▶ WORK TO BE COMPLETED: Your copy of the listing should match it exactly, only without pictures.

▶ PROVIDED RECORDS:

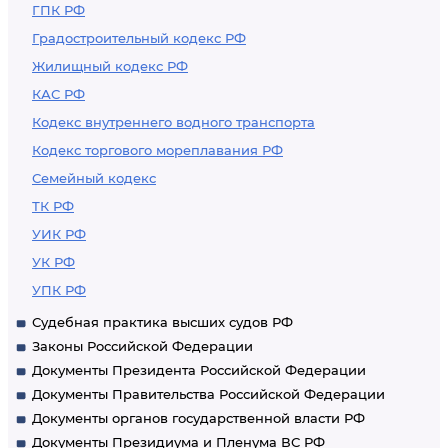
ГПК РФ
Градостроительный кодекс РФ
Жилищный кодекс РФ
КАС РФ
Кодекс внутреннего водного транспорта
Кодекс торгового мореплавания РФ
Семейный кодекс
ТК РФ
УИК РФ
УК РФ
УПК РФ
Судебная практика высших судов РФ
Законы Российской Федерации
Документы Президента Российской Федерации
Документы Правительства Российской Федерации
Документы органов государственной власти РФ
Документы Президиума и Пленума ВС РФ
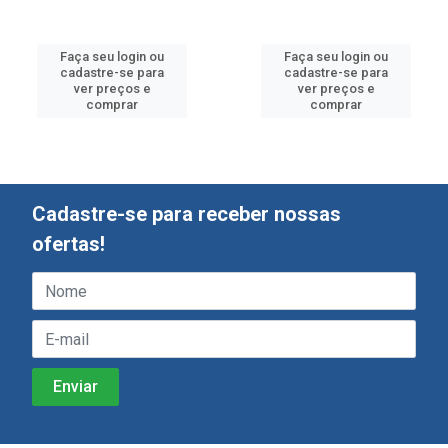
Faça seu login ou
Faça seu login ou
cadastre-se para
cadastre-se para
ver preços e
ver preços e
comprar
comprar
Cadastre-se para receber nossas
ofertas!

▶ SOLVED EXERCISE:
ГПК РФ
Градостроительный кодекс РФ
Жилищный кодекс РФ
КАС РФ
Кодекс внутреннего водного транспорта
Кодекс торгового мореплавания РФ
Семейный кодекс
ТК РФ
УИК РФ
УК РФ
УПК РФ
Судебная практика высших судов РФ
Законы Российской Федерации
Документы Президента Российской Федерации
Документы Правительства Российской Федерации
Документы органов государственной власти РФ
Документы Президиума и Пленума ВС РФ
Faça seu login ou
Faça seu login ou
cadastre-se para
cadastre-se para
ver preços e
ver preços e
comprar
comprar
Cadastre-se para receber nossas
ofertas!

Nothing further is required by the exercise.